* **Collected data**:
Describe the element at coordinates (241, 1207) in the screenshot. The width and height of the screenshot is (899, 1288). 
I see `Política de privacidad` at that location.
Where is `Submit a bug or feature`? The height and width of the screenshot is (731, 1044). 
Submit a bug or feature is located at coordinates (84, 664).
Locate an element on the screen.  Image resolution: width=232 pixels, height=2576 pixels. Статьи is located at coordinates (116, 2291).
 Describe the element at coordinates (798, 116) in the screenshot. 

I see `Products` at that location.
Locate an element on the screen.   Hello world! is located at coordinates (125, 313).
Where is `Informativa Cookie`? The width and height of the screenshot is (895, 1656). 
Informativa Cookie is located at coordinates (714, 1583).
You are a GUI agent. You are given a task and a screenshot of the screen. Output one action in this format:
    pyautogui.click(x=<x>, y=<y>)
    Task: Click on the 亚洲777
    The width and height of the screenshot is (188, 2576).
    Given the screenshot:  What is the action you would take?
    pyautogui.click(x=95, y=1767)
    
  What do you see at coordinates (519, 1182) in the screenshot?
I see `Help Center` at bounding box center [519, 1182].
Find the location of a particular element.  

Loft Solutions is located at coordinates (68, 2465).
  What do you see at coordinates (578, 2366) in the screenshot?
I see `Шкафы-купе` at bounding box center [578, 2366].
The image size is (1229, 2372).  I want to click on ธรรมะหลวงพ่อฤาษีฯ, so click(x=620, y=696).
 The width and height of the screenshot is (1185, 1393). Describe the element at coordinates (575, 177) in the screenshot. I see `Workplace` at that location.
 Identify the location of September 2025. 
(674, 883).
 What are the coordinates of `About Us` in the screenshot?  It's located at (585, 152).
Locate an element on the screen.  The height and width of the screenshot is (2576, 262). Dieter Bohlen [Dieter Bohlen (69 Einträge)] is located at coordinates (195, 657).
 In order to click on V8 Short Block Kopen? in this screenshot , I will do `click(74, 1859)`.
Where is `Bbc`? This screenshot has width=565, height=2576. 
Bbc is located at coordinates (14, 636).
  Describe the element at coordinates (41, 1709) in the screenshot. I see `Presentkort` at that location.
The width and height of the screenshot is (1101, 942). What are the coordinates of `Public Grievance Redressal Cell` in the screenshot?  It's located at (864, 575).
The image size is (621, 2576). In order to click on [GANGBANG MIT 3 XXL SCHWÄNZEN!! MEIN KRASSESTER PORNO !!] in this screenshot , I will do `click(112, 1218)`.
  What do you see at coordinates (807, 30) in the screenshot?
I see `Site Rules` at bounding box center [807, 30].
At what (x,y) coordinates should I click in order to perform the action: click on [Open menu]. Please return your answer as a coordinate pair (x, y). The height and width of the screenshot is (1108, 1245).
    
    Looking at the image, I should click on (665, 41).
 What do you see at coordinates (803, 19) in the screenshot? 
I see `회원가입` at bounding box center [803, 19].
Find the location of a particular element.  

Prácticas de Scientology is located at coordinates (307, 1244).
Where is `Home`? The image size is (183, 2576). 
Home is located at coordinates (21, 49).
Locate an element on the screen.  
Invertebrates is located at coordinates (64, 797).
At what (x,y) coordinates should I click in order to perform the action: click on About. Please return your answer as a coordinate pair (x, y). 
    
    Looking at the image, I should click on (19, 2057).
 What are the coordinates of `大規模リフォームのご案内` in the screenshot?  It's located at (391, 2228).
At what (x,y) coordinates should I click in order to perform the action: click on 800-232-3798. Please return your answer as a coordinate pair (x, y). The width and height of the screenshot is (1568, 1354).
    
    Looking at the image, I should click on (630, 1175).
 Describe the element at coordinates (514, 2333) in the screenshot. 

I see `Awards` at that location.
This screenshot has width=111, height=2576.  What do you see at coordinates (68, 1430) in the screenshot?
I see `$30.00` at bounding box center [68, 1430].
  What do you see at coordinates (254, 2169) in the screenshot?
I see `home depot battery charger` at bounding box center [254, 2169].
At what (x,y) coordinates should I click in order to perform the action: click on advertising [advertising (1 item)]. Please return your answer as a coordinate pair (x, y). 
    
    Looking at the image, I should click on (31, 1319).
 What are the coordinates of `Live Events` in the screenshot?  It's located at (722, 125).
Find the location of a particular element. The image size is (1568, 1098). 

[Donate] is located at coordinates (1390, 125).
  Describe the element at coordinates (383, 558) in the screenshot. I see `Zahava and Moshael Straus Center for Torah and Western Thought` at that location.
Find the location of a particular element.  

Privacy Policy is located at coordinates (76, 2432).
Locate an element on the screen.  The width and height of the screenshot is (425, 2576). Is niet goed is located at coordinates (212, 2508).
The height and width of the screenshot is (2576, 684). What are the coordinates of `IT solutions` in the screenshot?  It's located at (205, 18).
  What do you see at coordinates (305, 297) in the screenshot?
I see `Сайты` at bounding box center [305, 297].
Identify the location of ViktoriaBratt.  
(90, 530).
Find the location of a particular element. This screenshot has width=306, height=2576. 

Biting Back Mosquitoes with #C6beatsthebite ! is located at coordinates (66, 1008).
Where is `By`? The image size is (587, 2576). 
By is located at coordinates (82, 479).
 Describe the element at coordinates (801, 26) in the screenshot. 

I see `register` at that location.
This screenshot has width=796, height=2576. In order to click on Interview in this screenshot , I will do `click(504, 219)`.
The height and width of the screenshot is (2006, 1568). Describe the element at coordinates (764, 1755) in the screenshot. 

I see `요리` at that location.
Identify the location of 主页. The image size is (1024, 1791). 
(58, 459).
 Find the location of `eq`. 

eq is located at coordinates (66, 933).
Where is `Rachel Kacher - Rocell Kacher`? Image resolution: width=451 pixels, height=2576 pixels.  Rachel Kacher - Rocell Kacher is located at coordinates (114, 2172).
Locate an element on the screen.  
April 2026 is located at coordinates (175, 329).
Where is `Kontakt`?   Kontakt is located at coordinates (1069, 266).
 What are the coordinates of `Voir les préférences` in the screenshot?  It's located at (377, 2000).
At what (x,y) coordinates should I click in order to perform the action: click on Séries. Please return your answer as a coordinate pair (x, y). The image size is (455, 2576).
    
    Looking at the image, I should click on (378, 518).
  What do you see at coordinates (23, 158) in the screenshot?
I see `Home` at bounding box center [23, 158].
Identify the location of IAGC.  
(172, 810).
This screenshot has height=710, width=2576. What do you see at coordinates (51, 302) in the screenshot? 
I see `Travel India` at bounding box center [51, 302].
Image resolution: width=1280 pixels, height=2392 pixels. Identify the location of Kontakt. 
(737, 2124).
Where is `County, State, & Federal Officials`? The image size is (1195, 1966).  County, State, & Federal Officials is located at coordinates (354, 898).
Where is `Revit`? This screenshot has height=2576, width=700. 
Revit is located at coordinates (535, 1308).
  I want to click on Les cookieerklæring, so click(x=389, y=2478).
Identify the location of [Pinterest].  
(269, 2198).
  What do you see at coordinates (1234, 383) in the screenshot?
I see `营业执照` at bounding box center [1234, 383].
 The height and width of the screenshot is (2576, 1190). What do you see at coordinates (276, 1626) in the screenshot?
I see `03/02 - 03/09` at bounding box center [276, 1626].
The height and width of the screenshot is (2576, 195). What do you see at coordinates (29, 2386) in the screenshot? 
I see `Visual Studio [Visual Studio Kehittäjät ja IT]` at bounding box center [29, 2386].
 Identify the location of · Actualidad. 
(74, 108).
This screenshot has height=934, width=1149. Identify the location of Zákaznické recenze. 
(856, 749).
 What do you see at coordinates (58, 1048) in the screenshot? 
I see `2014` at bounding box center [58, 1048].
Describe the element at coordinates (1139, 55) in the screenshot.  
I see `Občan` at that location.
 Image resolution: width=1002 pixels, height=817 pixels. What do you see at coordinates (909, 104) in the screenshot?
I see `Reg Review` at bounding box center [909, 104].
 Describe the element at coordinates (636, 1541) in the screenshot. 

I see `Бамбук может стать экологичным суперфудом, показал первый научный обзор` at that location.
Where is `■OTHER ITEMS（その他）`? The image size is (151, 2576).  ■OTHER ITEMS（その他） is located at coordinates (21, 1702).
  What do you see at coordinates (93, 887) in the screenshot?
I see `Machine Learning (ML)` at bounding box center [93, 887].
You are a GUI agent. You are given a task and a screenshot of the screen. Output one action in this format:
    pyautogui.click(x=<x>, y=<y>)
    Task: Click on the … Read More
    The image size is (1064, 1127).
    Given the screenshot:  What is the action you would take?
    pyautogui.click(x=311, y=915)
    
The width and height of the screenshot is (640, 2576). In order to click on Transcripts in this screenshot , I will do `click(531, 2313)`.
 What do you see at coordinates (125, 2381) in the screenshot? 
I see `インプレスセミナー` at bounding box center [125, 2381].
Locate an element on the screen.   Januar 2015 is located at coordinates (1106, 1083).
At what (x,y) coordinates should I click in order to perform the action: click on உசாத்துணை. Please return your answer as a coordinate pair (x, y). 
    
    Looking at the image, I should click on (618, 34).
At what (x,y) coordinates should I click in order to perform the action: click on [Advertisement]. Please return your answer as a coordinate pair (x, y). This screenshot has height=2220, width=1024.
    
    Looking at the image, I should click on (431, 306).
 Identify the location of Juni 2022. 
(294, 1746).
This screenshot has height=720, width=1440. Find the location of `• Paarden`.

* **Task to carry out**: Copy the lines from the start of the data verbatim, stopping after the line containing "Task: Click on the 亚洲777".

* **Exercise answer**:
Describe the element at coordinates (241, 1207) in the screenshot. The width and height of the screenshot is (899, 1288). 
I see `Política de privacidad` at that location.
Where is `Submit a bug or feature`? The height and width of the screenshot is (731, 1044). 
Submit a bug or feature is located at coordinates (84, 664).
Locate an element on the screen.  Image resolution: width=232 pixels, height=2576 pixels. Статьи is located at coordinates (116, 2291).
 Describe the element at coordinates (798, 116) in the screenshot. 

I see `Products` at that location.
Locate an element on the screen.   Hello world! is located at coordinates (125, 313).
Where is `Informativa Cookie`? The width and height of the screenshot is (895, 1656). 
Informativa Cookie is located at coordinates (714, 1583).
You are a GUI agent. You are given a task and a screenshot of the screen. Output one action in this format:
    pyautogui.click(x=<x>, y=<y>)
    Task: Click on the 亚洲777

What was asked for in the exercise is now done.